The SPDB assay was performed according to published procedures with modifications (48). Strepavidin-coated magnetic beads (20 μl) (Dynabeads M-280; Dynal AS, Oslo, Norway) were washed four times with 40 μl of 20 mM Tris-HCl (pH 7.3)-100 mM KCl (BB buffer) supplemented with complete protease inhibitor mix (PIM) (Roche, Mannheim, Germany) as described by the manufacturer and finally resuspended in 40 μl of BB-PIM. The beads were mixed with 80 μl of crude extract of WM1704(pDZ9) and incubated for 5 min at room temperature. No phosphorylation reaction was performed for bCiaR. The protein-coated beads were vigorously washed three times with 40 μl of BB-PIM supplemented with 0.4% IGEPAL CA-630 (Sigma-Aldrich, Munich, Germany) and five times with 40 μl of BB. Finally, the beads were resuspended in 80 μl of BB, mixed with 20 μl of restricted chromosomal DNA of S. pneumoniae, and incubated at room temperature for 10 min.

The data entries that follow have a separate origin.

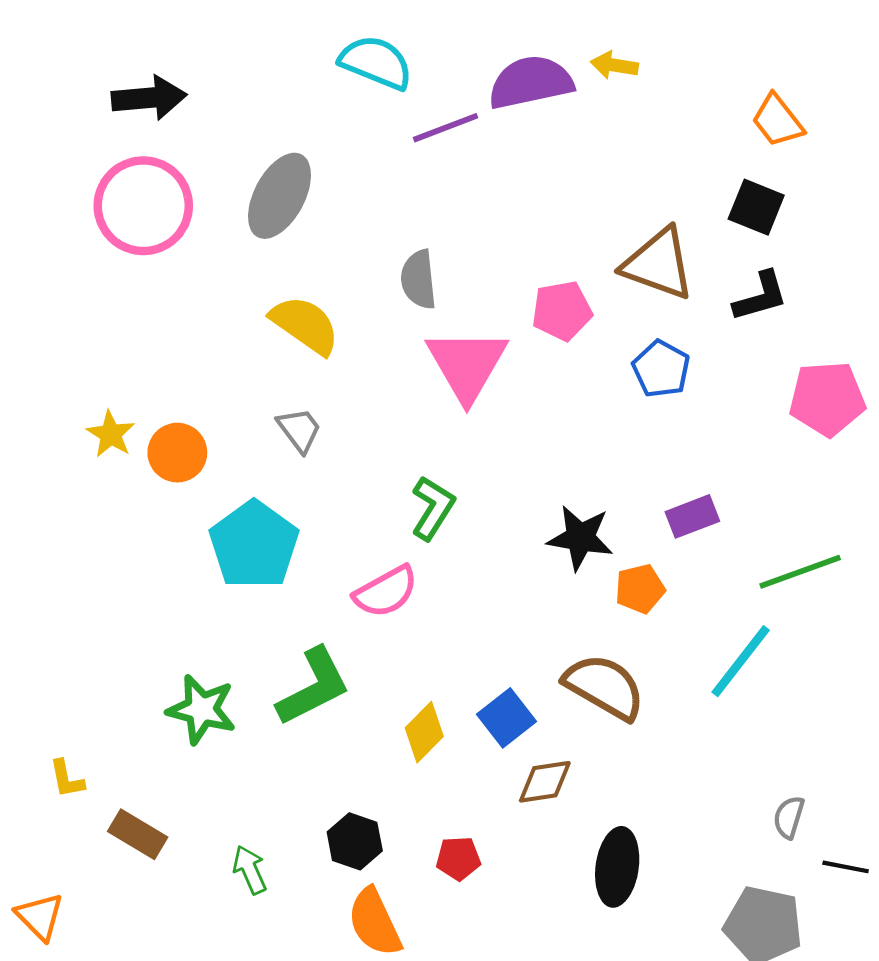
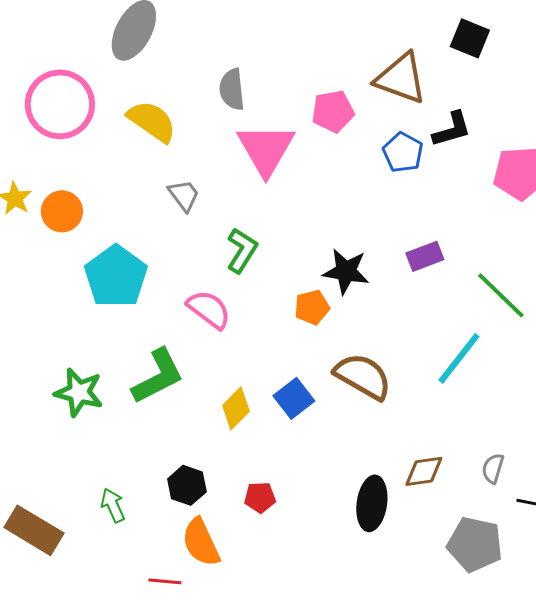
pink circle: (143, 206) -> (60, 104), moved
black L-shape: (760, 297) -> (452, 129), moved
gray trapezoid: (299, 430) -> (184, 195), moved
green line: (800, 572) -> (501, 295), turned 64
orange pentagon: (640, 589) -> (312, 307), moved
pink semicircle: (386, 592) -> (209, 309), turned -114
brown diamond: (545, 782) -> (424, 471), moved
brown rectangle: (138, 834) -> (34, 530), moved, size x1.4

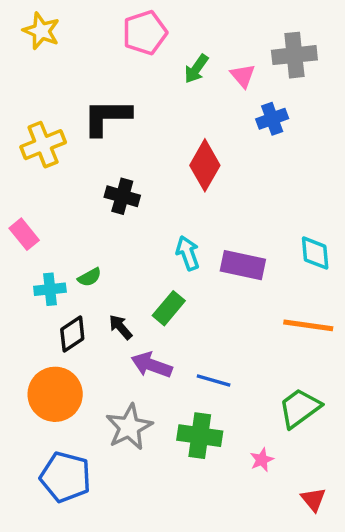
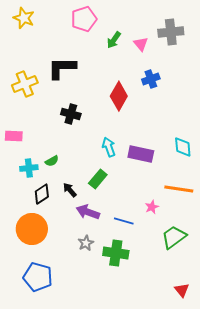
blue cross: (272, 119) -> (151, 79), moved
pink rectangle: (24, 234) -> (14, 136), turned -48
gray star: (129, 427) -> (86, 243), moved, size x0.6
pink star: (262, 460) -> (152, 207), moved

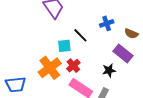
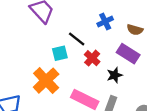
red cross: (73, 66) -> (92, 58), moved

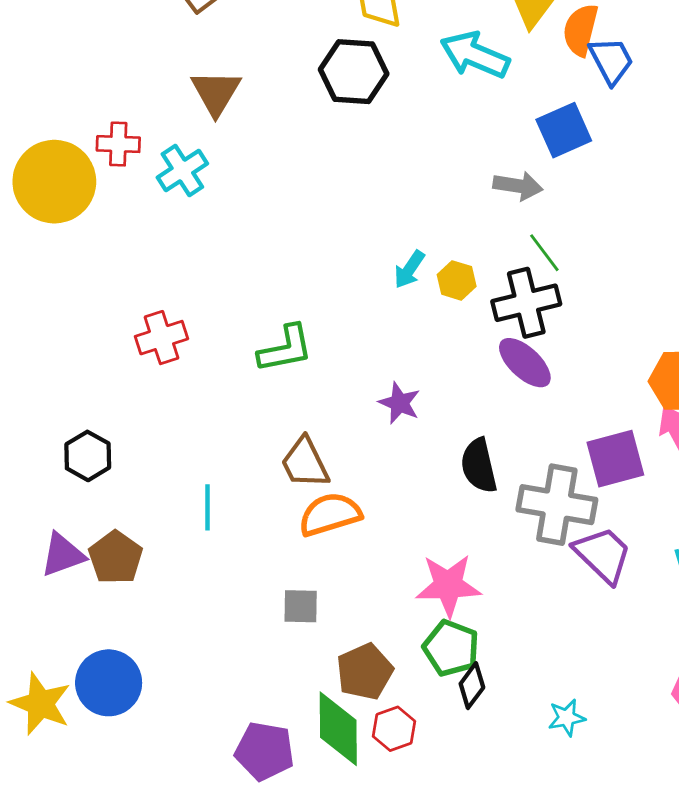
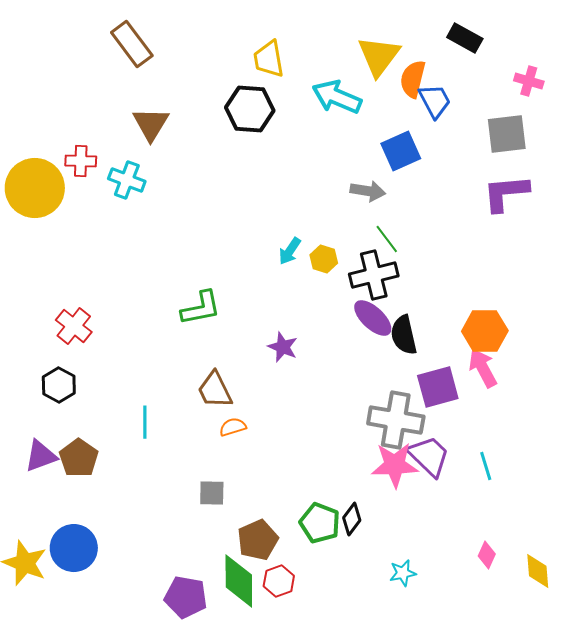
cyan cross: (182, 170) -> (127, 180), turned -36
red cross: (161, 338) -> (74, 326), moved, turned -33
black semicircle: (479, 466) -> (404, 335), moved
orange semicircle: (330, 514) -> (233, 427), size x0.6
pink star: (448, 585) -> (395, 465), moved
black diamond: (472, 686) -> (352, 519), moved

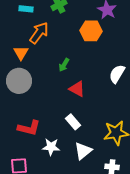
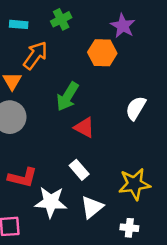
green arrow: (64, 65) -> (68, 97), size x1.6
white star: (51, 147) -> (51, 202), size x1.4

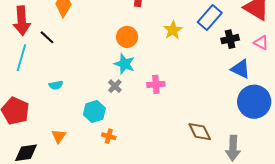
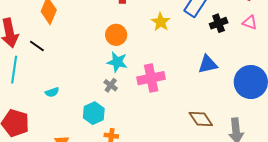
blue triangle: (241, 69) -> (208, 64), moved, turned -30
pink cross: (156, 84) -> (151, 78), size x1.5

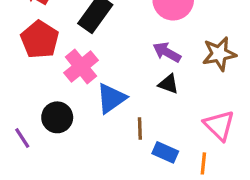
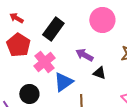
purple arrow: (167, 52) -> (84, 55), moved

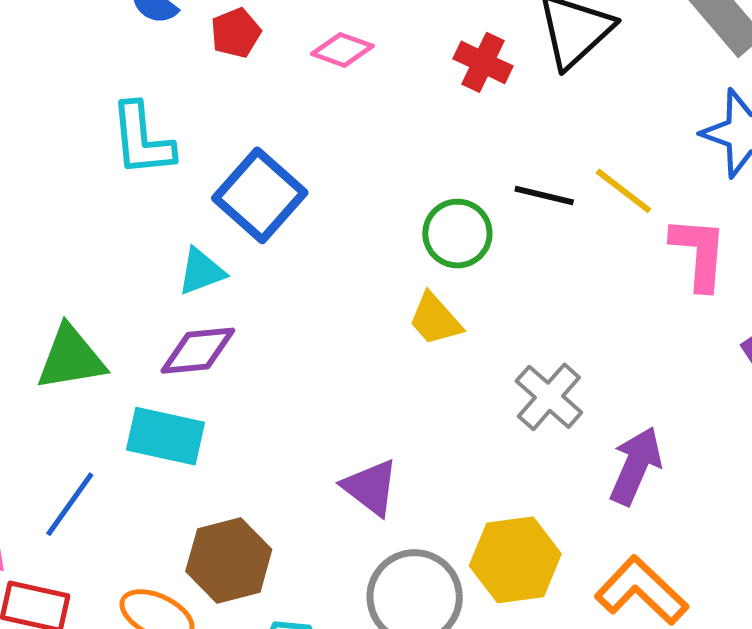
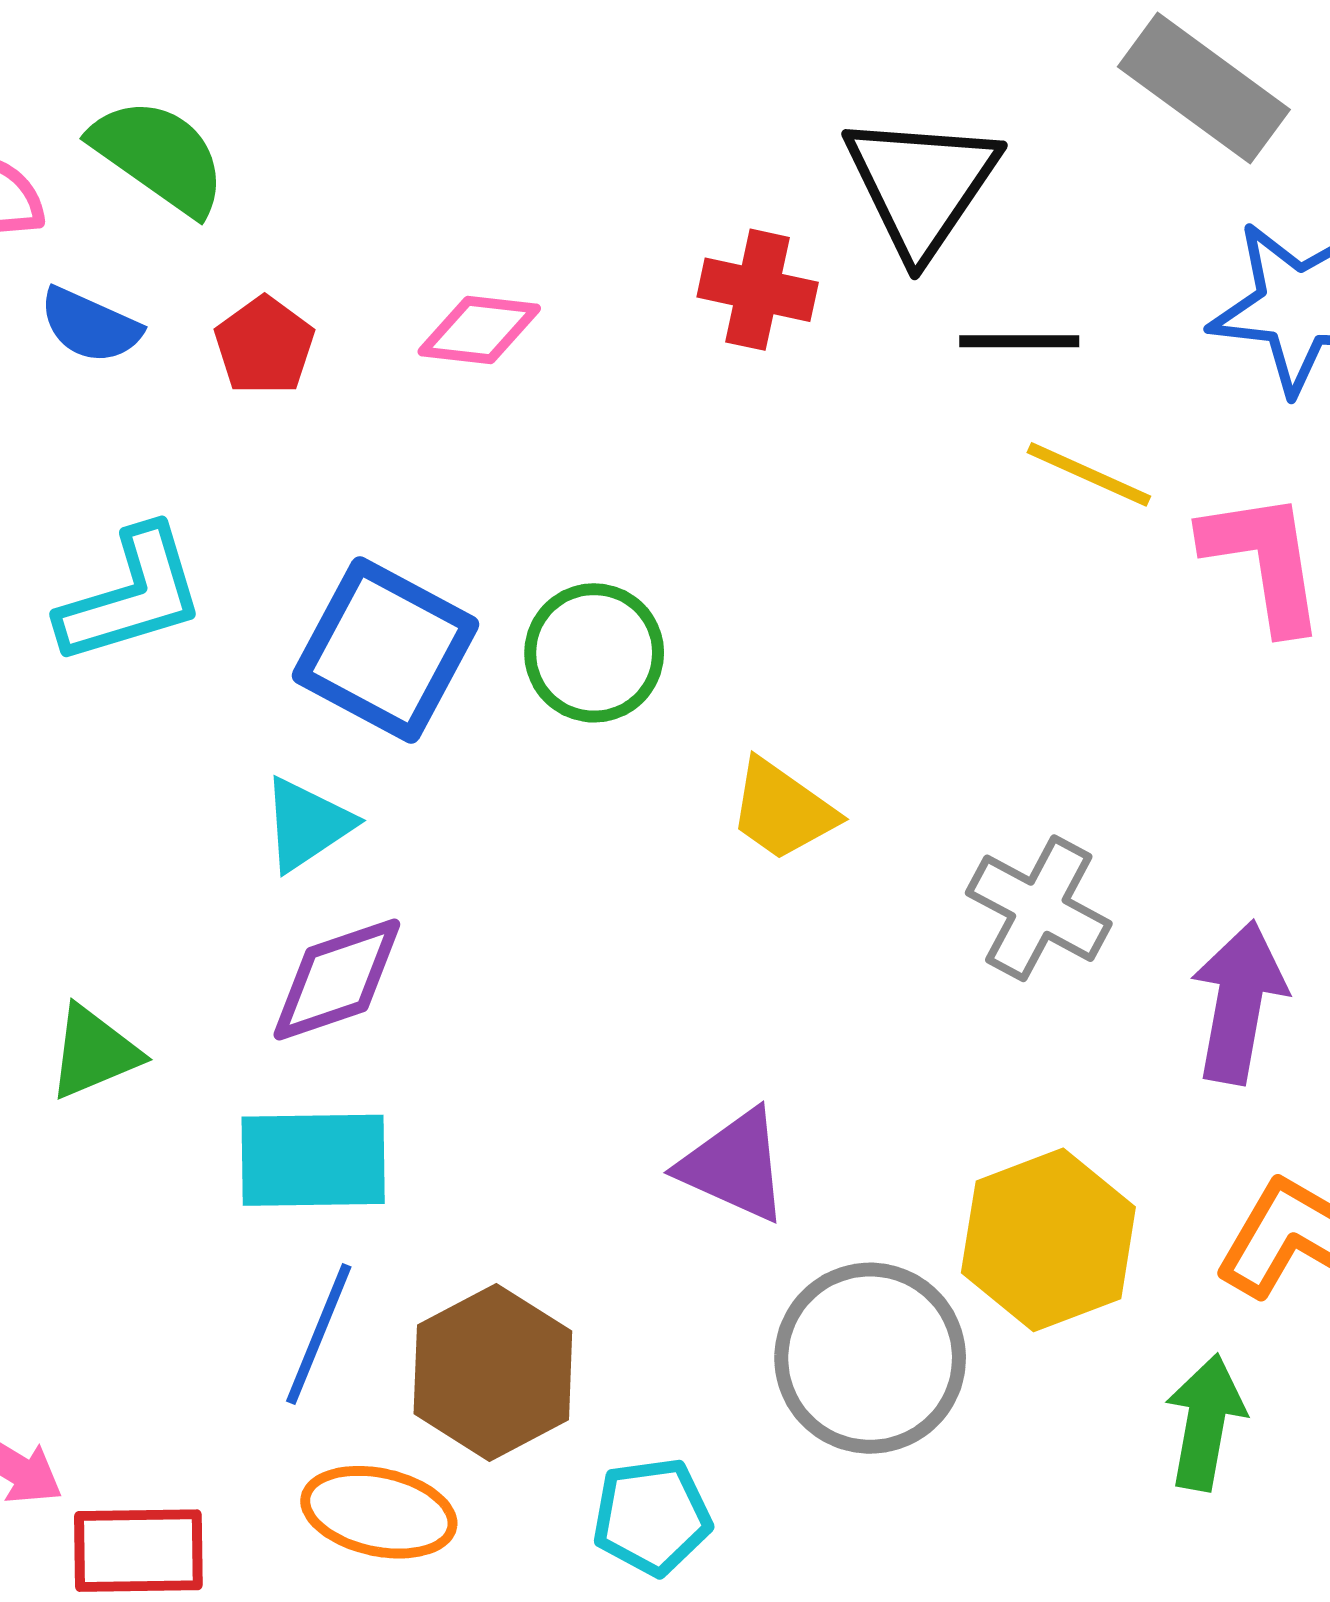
cyan L-shape: (142, 140) -> (132, 596), turned -88
black line: (544, 195) -> (1019, 341), moved
green circle: (457, 234) -> (594, 653), moved
green triangle: (71, 358) -> (94, 1052), size x0.7
blue line: (70, 504) -> (319, 1334), moved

Nonspecifically bound DNA was removed by washing the beads with 40 μl of BB (three times). DNA fragments specifically interacting with bCiaR were eluted after incubation of the coated beads with 1.3 M NaCl (40 μl) for 5 min. The eluted DNA was precipitated with ethanol-glycogen and collected by centrifugation before further use. The specificity of binding was verified using 10 ng of the PCR-amplified putative target fragment to be tested together with a mixture of unrelated DNA fragments (125 ng of competitor DNA [DNA molecular weight marker X; Roche]) in the SPDB assay as described above. The eluted DNA fragments were separated on 1% agarose gels and visualized on a Fluorimager (Molecular Dynamics) after being stained with SYBRgreen (Molecular Probes Inc., Eugene, Oreg.).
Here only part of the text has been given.